- Nestle said pressure on global food prices weighed on its earnings in 2016, reporting a 6% decrease in net profits to $8.53 billion for the fiscal year, according to U.S. News & World Report. Revenue grew just 0.8% to $89.47 billion.
- The confection giant also saw double-digit declines in its Chinese unit.
- The company, which only releases its earnings once a year, said that organic growth increased 3.2% in 2016. It expects to see increases of 2 to 4% in organic growth for 2017.
While Nestle had some problems in Asia and certain European segments, the Switzerland-based company saw sales growth in North America. Organic growth was strongest in the Americas, up 4.2%. While this region met the international company's growth target — which was significantly scaled back in October — the rest of the world trailed behind.
During a company press conference, Company CEO Mark Schneider said that for 2017, the company is looking to restructure costs considerably.
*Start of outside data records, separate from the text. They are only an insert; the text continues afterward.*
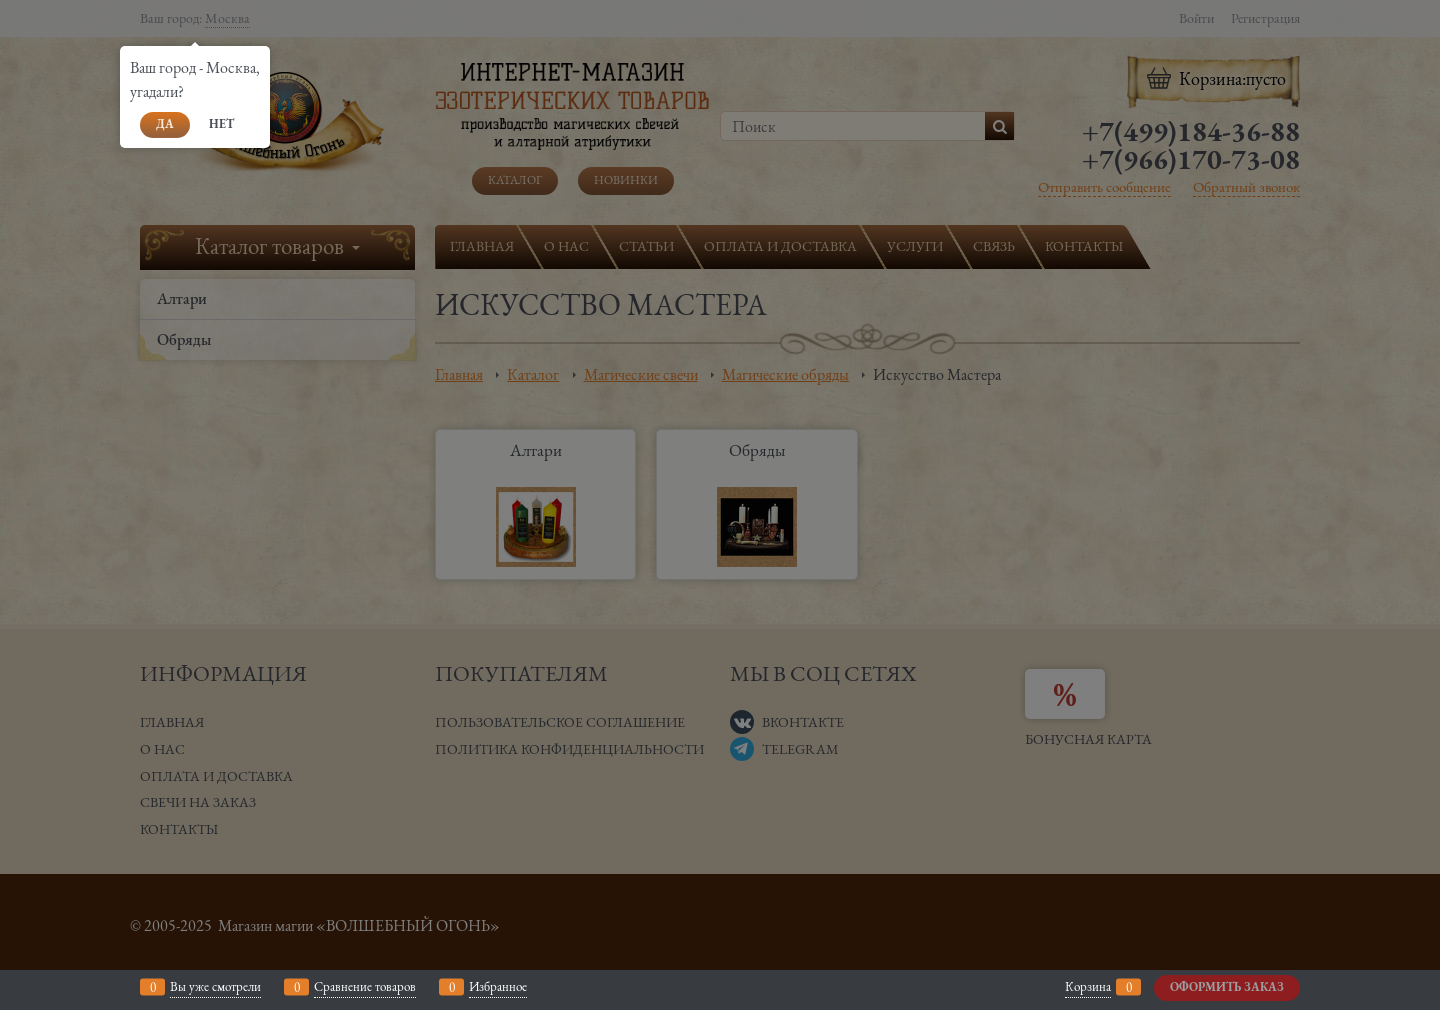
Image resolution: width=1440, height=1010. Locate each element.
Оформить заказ (1227, 987)
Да (165, 124)
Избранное (498, 986)
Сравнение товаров (365, 986)
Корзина (1088, 986)
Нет (221, 124)
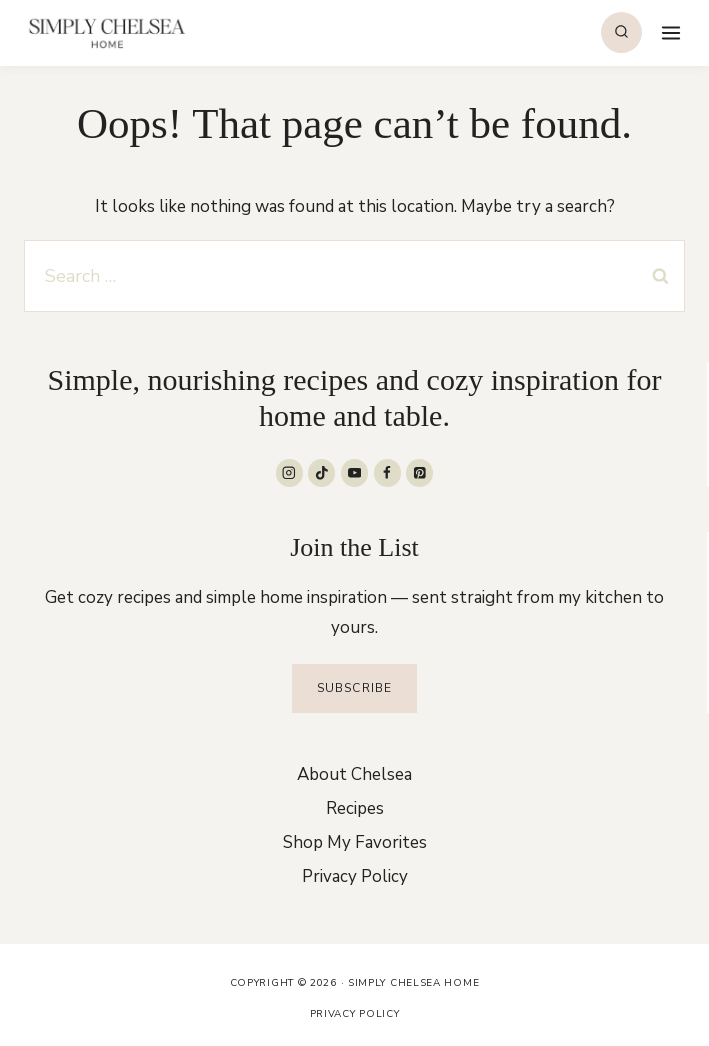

He did not go into many specifics, instead hinting at the company’s history of finding efficiencies when needed.
Part of the company's strategy in the U.S. has centered on growth in its chocolate and confectionery brands, as well as expansion into the high-end premium market. In 2016, Nestle debuted two premium brands, Cailler and Damak, in North America and elsewhere. The company said that its performance in U.S. confectionery was "disappointing" in 2016, caused by stiff competition and low growth in the chocolate space.
More U.S. investments in the sweets segment are coming. Last month, the company announced a partnership with Hostess to create ice cream versions of some of its more iconic treats, like Twinkies, Sno Balls and CupCakes. By working with an up-and-coming brand with a loyal following, Hostess may be able to give its sales a jolt.
The company has also hopped on the better-for-you trend, pledging to reduce sugar in some of its U.S. sweets. Last month, Nestle committed to reduce sugar in its Nesquik product as part of a pledge to reduce sugar across its portfolio. And that may happen in a dynamic way. Last last year, Nestle said it found a scientific breakthrough that will allow for further sugar reduction without impacting taste. The company told Food Dive it was in the process of patenting a hollow and faster-dissolving sugar that could allow a 40% reduction in products. Details were scarce, but the manufacturer told Food Dive they expected it to be used in Nestle's products by 2018.